═══ Records provided
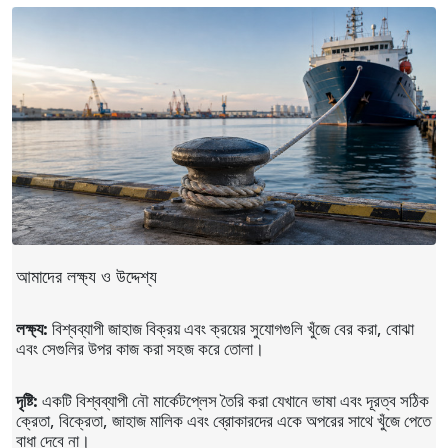
আমাদের লক্ষ্য ও উদ্দেশ্য
লক্ষ্য:
বিশ্বব্যাপী জাহাজ বিক্রয় এবং ক্রয়ের সুযোগগুলি খুঁজে বের করা, বোঝা
এবং সেগুলির উপর কাজ করা সহজ করে তোলা।
দৃষ্টি:
একটি বিশ্বব্যাপী নৌ মার্কেটপ্লেস তৈরি করা যেখানে ভাষা এবং দূরত্ব সঠিক
ক্রেতা, বিক্রেতা, জাহাজ মালিক এবং ব্রোকারদের একে অপরের সাথে খুঁজে পেতে
বাধা দেবে না।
══════
▶ _Exercise objective_: Write out the data in full and exactly as given, though without the images.

▶ _Finished task_:
আমাদের লক্ষ্য ও উদ্দেশ্য
লক্ষ্য:
বিশ্বব্যাপী জাহাজ বিক্রয় এবং ক্রয়ের সুযোগগুলি খুঁজে বের করা, বোঝা
এবং সেগুলির উপর কাজ করা সহজ করে তোলা।
দৃষ্টি:
একটি বিশ্বব্যাপী নৌ মার্কেটপ্লেস তৈরি করা যেখানে ভাষা এবং দূরত্ব সঠিক
ক্রেতা, বিক্রেতা, জাহাজ মালিক এবং ব্রোকারদের একে অপরের সাথে খুঁজে পেতে
বাধা দেবে না।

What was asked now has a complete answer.